* _Task description_: Go through the material line by line. Say how many lines contain the word "first", and give nothing more.

********************

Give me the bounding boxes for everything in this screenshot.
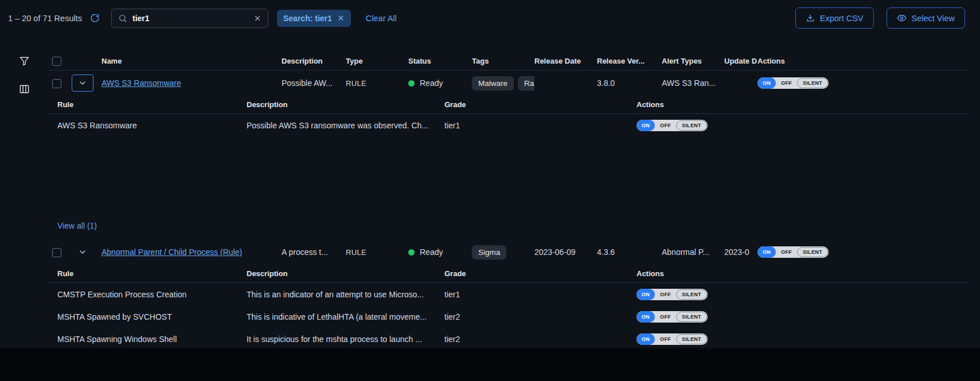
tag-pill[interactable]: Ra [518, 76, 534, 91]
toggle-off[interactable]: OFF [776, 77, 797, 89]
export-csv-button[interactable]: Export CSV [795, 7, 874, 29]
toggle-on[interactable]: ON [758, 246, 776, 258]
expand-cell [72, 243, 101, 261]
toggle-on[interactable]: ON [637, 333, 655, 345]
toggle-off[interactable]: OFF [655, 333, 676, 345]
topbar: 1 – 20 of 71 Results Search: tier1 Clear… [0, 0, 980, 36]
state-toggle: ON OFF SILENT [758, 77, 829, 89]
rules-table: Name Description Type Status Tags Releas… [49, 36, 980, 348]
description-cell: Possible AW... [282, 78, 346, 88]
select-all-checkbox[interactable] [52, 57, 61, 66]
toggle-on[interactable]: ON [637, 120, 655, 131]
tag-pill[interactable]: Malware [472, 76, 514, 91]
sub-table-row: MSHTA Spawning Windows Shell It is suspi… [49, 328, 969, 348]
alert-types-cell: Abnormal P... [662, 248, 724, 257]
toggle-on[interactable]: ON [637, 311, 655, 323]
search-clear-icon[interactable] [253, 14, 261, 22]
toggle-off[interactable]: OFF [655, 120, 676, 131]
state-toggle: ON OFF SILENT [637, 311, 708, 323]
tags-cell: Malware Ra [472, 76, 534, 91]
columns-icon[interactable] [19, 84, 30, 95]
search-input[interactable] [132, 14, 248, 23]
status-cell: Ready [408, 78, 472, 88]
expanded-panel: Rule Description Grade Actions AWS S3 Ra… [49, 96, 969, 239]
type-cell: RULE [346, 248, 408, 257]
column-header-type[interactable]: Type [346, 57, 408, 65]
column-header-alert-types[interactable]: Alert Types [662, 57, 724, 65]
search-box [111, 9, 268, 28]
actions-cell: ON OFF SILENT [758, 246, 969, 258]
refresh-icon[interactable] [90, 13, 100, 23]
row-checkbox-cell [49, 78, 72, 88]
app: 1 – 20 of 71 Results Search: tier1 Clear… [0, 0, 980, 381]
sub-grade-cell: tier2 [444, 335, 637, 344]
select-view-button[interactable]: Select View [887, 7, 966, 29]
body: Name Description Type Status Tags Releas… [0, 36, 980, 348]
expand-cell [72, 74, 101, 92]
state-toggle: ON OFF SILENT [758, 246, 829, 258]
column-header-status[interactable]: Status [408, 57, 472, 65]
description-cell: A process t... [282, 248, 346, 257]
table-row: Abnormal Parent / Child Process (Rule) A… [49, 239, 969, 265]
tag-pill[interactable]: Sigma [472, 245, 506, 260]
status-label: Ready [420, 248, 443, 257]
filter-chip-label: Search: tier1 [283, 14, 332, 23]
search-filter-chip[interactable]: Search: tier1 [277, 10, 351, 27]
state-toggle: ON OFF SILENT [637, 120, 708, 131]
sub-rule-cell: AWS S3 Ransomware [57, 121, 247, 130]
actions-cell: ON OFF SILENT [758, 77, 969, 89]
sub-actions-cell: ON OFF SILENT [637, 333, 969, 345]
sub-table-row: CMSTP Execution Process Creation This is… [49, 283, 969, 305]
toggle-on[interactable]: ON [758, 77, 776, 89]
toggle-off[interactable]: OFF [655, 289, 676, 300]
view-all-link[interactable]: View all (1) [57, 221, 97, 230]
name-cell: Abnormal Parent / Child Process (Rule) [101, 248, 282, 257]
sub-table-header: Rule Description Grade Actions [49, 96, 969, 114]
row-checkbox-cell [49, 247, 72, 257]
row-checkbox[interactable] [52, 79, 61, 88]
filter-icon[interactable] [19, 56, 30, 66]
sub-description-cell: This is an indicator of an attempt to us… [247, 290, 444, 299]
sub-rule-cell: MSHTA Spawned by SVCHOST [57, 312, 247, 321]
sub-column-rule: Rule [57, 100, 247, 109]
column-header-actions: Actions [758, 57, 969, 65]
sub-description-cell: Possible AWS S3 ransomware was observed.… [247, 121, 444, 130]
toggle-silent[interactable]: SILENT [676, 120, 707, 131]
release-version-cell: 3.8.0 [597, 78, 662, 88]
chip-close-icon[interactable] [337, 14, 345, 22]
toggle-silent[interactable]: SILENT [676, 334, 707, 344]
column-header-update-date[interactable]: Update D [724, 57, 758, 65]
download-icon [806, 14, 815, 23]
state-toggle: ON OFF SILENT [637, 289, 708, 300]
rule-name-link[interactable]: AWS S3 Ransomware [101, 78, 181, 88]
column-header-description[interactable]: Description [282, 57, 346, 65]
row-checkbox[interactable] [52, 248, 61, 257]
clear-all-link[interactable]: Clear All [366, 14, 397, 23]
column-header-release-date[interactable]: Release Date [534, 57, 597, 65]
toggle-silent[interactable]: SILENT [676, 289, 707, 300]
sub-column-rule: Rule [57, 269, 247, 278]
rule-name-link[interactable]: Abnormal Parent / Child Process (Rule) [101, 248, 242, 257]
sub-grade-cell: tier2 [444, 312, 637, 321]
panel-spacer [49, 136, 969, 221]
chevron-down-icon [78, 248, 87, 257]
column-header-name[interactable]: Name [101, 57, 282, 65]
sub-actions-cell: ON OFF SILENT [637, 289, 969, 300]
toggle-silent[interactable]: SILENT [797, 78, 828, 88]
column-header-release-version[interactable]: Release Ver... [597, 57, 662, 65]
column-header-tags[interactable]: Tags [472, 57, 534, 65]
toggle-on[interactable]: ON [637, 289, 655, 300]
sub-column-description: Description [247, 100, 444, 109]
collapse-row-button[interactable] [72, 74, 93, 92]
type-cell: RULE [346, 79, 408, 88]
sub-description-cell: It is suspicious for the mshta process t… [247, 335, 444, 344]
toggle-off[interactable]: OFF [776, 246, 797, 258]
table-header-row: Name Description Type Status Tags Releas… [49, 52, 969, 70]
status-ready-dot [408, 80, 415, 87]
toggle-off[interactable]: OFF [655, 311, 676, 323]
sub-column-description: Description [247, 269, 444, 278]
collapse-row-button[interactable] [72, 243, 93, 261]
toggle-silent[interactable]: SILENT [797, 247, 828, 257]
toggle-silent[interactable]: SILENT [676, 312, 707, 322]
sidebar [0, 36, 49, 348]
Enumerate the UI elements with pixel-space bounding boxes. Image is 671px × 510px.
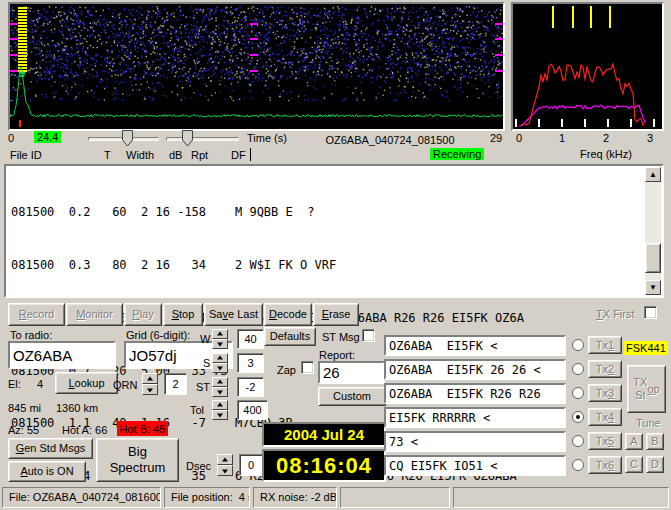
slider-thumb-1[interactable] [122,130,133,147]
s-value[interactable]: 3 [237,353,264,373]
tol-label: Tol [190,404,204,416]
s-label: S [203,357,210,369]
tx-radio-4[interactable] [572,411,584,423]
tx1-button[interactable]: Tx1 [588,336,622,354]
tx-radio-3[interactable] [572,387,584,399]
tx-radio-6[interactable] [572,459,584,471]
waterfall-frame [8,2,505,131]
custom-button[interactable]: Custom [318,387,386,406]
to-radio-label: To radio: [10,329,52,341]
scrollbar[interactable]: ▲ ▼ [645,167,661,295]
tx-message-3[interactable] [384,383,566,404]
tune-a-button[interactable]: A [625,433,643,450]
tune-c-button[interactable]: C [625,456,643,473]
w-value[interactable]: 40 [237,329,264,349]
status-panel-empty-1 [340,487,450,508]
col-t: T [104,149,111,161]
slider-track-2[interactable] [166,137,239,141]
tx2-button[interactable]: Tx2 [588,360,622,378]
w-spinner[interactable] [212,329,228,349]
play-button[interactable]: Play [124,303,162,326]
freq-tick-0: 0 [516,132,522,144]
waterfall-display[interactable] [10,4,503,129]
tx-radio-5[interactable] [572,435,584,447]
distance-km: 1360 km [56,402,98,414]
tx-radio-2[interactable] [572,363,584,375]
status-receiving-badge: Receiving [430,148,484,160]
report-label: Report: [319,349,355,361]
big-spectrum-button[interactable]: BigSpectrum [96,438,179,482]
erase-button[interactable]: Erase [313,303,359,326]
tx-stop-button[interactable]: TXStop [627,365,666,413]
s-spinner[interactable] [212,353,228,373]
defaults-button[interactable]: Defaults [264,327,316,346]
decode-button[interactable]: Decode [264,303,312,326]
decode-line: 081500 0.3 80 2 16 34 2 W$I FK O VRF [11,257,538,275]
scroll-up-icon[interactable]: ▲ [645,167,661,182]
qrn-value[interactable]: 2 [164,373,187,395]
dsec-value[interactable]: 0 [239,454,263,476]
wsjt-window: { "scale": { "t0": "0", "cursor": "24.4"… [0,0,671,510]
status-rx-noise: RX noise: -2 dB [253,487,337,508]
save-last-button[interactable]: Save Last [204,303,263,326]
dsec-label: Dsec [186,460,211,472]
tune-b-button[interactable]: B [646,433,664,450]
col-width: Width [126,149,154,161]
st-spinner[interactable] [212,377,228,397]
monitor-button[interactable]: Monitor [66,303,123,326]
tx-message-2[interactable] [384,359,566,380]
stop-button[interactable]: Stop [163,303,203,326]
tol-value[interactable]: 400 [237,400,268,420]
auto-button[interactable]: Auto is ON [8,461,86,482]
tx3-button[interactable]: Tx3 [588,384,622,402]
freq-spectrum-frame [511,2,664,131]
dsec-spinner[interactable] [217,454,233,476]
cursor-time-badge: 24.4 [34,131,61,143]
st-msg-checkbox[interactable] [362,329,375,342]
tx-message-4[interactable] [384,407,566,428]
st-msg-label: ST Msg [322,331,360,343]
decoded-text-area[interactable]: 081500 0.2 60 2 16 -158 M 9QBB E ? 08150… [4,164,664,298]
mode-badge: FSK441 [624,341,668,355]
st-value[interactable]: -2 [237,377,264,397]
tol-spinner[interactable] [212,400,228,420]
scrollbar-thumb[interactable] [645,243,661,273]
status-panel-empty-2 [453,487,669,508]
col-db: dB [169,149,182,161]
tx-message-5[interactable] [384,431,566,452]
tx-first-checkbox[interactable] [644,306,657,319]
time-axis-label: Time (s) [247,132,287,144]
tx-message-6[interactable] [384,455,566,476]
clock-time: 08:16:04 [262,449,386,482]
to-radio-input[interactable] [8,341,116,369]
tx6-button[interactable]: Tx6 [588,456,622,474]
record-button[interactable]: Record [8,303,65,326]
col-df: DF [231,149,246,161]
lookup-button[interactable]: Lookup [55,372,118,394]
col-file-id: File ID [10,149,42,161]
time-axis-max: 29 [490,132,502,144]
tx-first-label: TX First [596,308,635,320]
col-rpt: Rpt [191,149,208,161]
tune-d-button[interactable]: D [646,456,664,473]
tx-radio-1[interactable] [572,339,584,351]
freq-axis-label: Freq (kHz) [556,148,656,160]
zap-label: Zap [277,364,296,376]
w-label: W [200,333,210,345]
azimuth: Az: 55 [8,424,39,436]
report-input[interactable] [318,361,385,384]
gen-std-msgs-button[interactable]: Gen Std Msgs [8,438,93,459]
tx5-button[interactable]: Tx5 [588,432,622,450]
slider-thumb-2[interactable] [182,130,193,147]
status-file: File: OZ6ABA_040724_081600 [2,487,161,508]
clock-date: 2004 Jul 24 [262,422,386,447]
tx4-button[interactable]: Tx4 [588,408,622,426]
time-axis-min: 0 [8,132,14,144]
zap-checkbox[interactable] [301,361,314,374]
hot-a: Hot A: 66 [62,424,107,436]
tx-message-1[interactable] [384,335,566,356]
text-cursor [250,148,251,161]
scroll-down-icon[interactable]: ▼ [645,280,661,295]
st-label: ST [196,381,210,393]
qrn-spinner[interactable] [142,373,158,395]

********************

* _Answer box_: 2